### Task requirements
The whole listing, apart from its images, should be restated word for word.

### Dataset entries
= = =

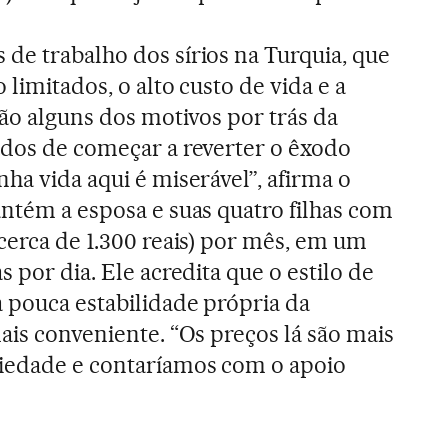
de trabalho dos sírios na Turquia, que
 limitados, o alto custo de vida e a
são alguns dos motivos por trás da
ados de começar a reverter o êxodo
ha vida aqui é miserável”, afirma o
antém a esposa e suas quatro filhas com
(cerca de 1.300 reais) por mês, em um
s por dia. Ele acredita que o estilo de
 pouca estabilidade própria da
ais conveniente. “Os preços lá são mais
iedade e contaríamos com o apoio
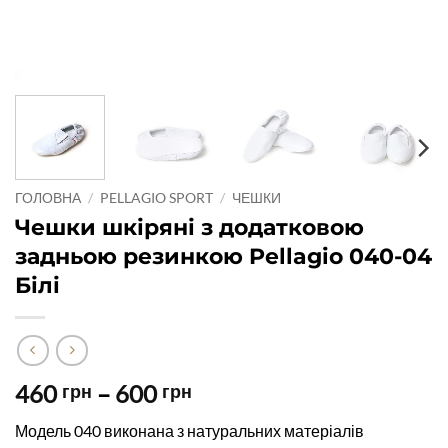
ГОЛОВНА
/
PELLAGIO SPORT
/
ЧЕШКИ
Чешки шкіряні з додатковою
задньою резинкою Pellagio 040-04
Білі
Діапазон
460
–
600
грн
грн
цін:
Модель 040 виконана з натуральних матеріалів
від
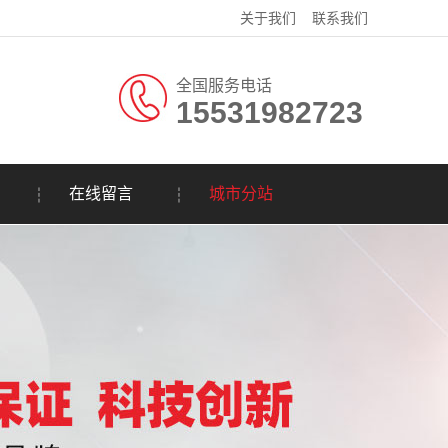
关于我们
联系我们
全国服务电话
15531982723
在线留言
城市分站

= = =

### Result below
de trabalho dos sírios na Turquia, que
 limitados, o alto custo de vida e a
são alguns dos motivos por trás da
ados de começar a reverter o êxodo
ha vida aqui é miserável”, afirma o
antém a esposa e suas quatro filhas com
(cerca de 1.300 reais) por mês, em um
s por dia. Ele acredita que o estilo de
 pouca estabilidade própria da
ais conveniente. “Os preços lá são mais
iedade e contaríamos com o apoio
ГОЛОВНА
/
PELLAGIO SPORT
/
ЧЕШКИ
Чешки шкіряні з додатковою
задньою резинкою Pellagio 040-04
Білі
Діапазон
460
–
600
грн
грн
цін:
Модель 040 виконана з натуральних матеріалів
від
关于我们
联系我们
全国服务电话
15531982723
在线留言
城市分站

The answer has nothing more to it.